# [INPUT DATA]
+++
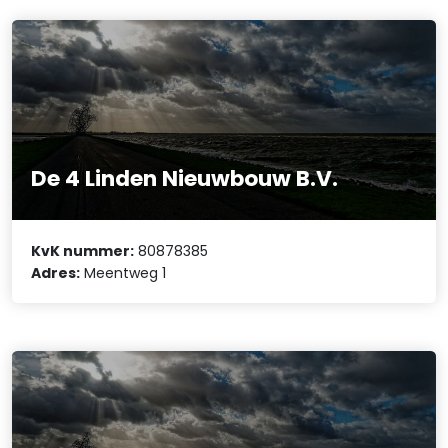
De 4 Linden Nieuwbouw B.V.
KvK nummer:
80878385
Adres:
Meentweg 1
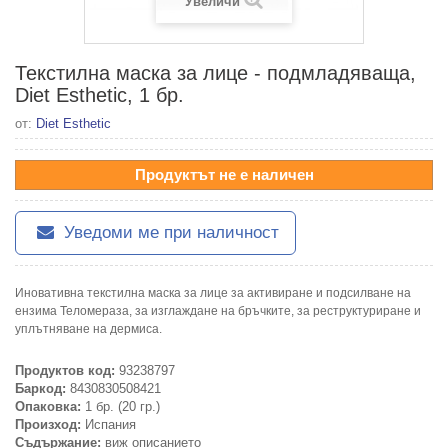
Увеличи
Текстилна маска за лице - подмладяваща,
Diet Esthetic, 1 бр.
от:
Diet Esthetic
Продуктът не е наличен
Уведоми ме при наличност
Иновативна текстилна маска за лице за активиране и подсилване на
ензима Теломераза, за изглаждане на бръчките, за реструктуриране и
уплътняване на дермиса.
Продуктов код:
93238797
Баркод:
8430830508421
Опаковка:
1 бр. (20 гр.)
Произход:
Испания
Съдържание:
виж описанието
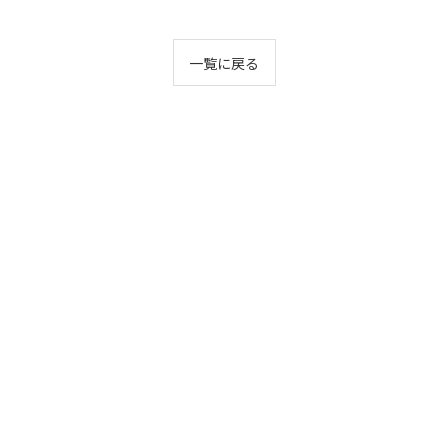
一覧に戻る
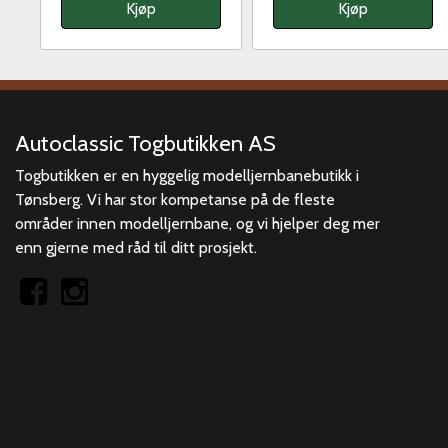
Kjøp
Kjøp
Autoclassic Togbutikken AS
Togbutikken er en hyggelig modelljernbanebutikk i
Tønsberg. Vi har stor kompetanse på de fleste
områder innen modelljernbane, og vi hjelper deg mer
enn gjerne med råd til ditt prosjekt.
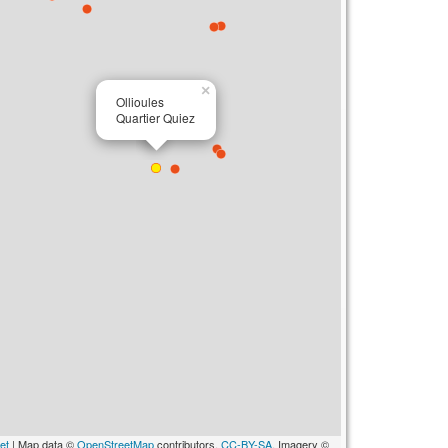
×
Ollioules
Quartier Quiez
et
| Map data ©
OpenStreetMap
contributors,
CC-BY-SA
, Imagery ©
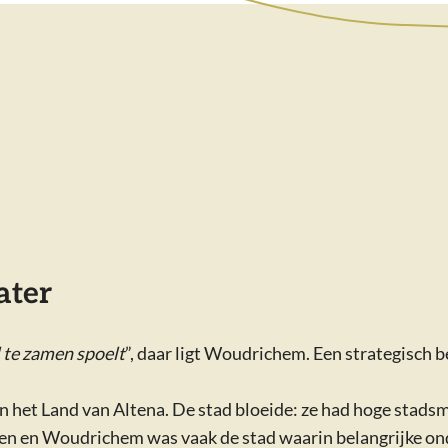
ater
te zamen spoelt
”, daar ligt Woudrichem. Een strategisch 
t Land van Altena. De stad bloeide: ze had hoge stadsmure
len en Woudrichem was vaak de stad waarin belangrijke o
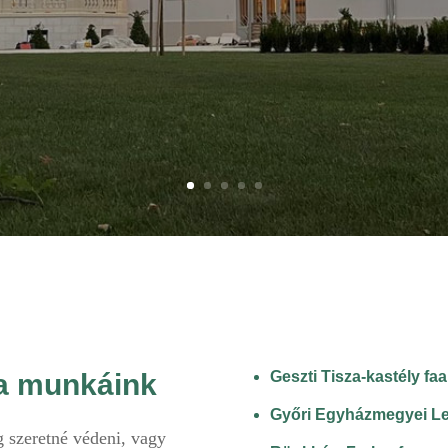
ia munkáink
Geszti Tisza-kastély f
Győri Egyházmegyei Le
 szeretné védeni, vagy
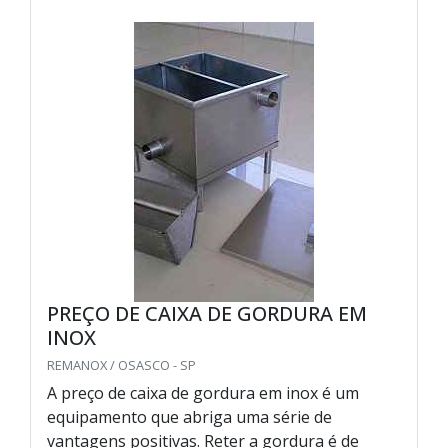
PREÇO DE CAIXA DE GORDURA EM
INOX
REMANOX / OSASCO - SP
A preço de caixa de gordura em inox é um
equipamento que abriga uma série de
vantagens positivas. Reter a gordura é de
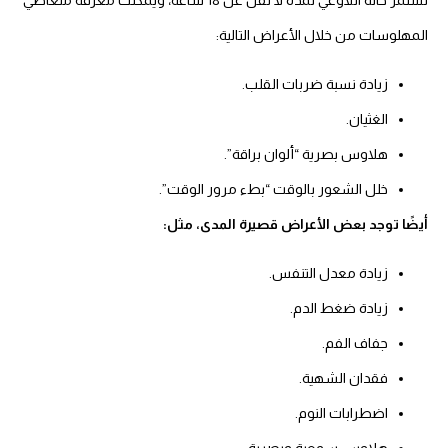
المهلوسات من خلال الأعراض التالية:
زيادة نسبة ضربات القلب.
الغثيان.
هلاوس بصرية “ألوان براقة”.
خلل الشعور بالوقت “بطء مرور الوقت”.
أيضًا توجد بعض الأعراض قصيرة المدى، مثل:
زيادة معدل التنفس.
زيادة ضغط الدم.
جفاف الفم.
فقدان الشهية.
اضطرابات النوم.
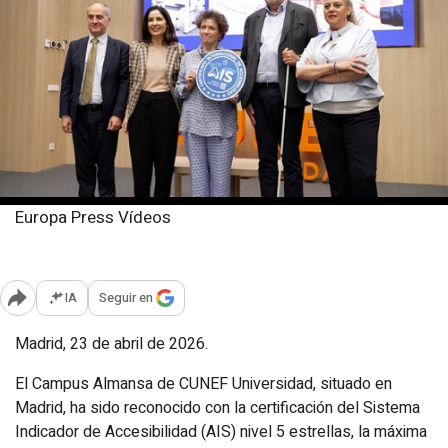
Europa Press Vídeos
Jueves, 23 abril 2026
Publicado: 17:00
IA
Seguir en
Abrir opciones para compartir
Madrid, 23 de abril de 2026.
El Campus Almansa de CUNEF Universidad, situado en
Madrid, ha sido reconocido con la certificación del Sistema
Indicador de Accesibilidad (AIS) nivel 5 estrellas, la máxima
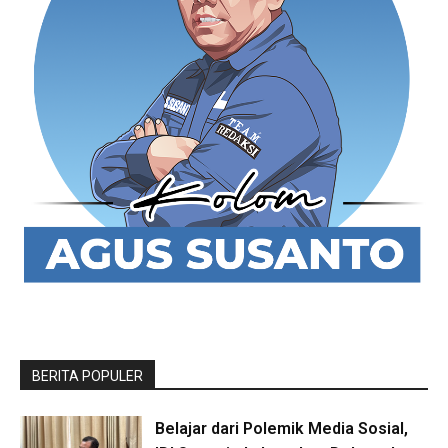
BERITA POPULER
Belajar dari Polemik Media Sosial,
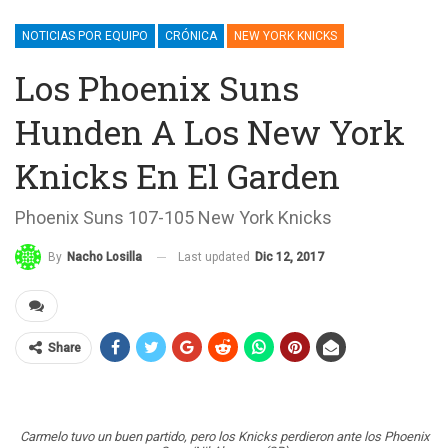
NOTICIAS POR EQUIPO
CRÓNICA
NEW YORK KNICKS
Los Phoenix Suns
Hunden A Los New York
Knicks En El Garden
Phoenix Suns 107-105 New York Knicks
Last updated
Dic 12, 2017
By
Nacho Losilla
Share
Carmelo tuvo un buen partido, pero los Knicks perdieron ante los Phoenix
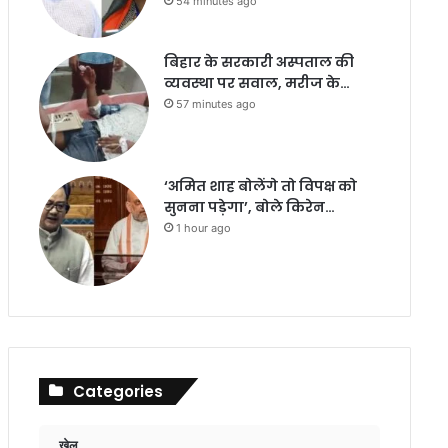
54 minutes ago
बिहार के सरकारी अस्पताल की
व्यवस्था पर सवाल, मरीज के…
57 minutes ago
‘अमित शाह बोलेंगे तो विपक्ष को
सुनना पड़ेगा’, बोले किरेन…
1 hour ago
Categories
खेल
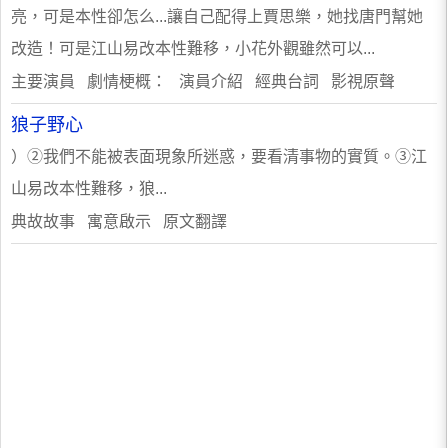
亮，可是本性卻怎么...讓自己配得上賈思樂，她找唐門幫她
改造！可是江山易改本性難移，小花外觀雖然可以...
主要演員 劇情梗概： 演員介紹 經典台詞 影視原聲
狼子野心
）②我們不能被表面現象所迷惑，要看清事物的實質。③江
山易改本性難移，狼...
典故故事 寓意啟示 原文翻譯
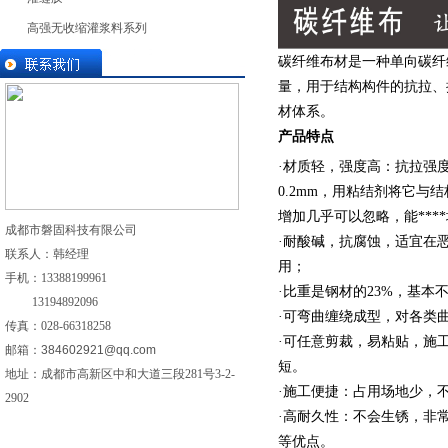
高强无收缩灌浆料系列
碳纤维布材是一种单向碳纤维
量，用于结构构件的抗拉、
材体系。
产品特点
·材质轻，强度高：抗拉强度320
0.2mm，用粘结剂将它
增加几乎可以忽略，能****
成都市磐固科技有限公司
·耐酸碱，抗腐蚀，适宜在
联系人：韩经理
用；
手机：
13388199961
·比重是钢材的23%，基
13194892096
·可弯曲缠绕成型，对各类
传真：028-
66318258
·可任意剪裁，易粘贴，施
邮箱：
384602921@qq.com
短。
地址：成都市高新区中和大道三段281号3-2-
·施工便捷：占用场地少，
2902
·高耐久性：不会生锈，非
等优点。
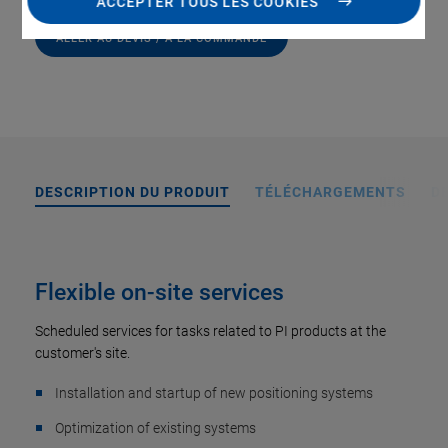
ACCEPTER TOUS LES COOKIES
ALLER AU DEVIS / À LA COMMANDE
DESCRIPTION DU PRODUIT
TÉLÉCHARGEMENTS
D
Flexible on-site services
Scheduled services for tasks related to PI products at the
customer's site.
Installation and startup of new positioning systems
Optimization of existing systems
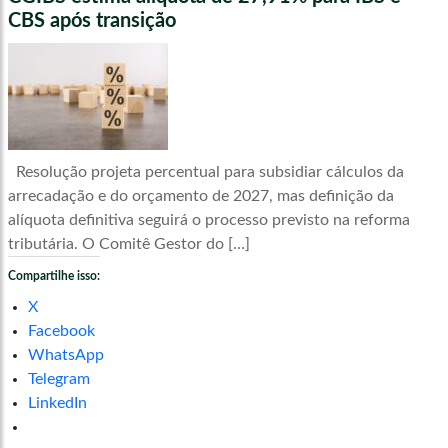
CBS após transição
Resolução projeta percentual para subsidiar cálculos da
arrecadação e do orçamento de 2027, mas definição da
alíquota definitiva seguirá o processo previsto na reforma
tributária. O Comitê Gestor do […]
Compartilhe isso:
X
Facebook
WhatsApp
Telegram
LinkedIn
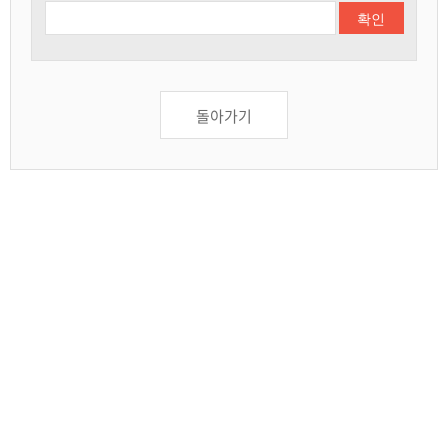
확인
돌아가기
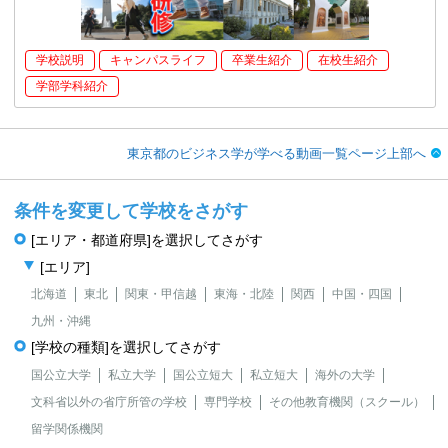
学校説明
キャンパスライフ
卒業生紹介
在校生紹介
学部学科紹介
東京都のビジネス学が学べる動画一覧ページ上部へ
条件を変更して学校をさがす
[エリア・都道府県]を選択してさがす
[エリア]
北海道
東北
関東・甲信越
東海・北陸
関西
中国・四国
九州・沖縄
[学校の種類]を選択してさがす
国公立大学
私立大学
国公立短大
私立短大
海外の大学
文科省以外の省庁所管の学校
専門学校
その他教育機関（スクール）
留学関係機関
+++
# [WORK TO BE COMPLETED]
The lines to copy exactly start with the line above that has "Knicks En El Garden" and go on through the line that has "DESCRIPTION DU PRODUIT"; please include both, add nothing else, and omit the pictures.

# [EXPECTED ANSWER]
Knicks En El Garden
Phoenix Suns 107-105 New York Knicks
Last updated
Dic 12, 2017
By
Nacho Losilla
Share
Carmelo tuvo un buen partido, pero los Knicks perdieron ante los Phoenix
54 minutes ago
बिहार के सरकारी अस्पताल की
व्यवस्था पर सवाल, मरीज के…
57 minutes ago
‘अमित शाह बोलेंगे तो विपक्ष को
सुनना पड़ेगा’, बोले किरेन…
1 hour ago
Categories
खेल
亮，可是本性卻怎么...讓自己配得上賈思樂，她找唐門幫她
改造！可是江山易改本性難移，小花外觀雖然可以...
主要演員 劇情梗概： 演員介紹 經典台詞 影視原聲
狼子野心
）②我們不能被表面現象所迷惑，要看清事物的實質。③江
山易改本性難移，狼...
典故故事 寓意啟示 原文翻譯
高强无收缩灌浆料系列
碳纤维布材是一种单向碳纤维
量，用于结构构件的抗拉、
材体系。
产品特点
·材质轻，强度高：抗拉强度320
0.2mm，用粘结剂将它
增加几乎可以忽略，能****
成都市磐固科技有限公司
·耐酸碱，抗腐蚀，适宜在
联系人：韩经理
用；
手机：
13388199961
·比重是钢材的23%，基
13194892096
·可弯曲缠绕成型，对各类
传真：028-
66318258
·可任意剪裁，易粘贴，施
邮箱：
384602921@qq.com
短。
地址：成都市高新区中和大道三段281号3-2-
·施工便捷：占用场地少，
2902
·高耐久性：不会生锈，非
等优点。
ACCEPTER TOUS LES COOKIES
ALLER AU DEVIS / À LA COMMANDE
DESCRIPTION DU PRODUIT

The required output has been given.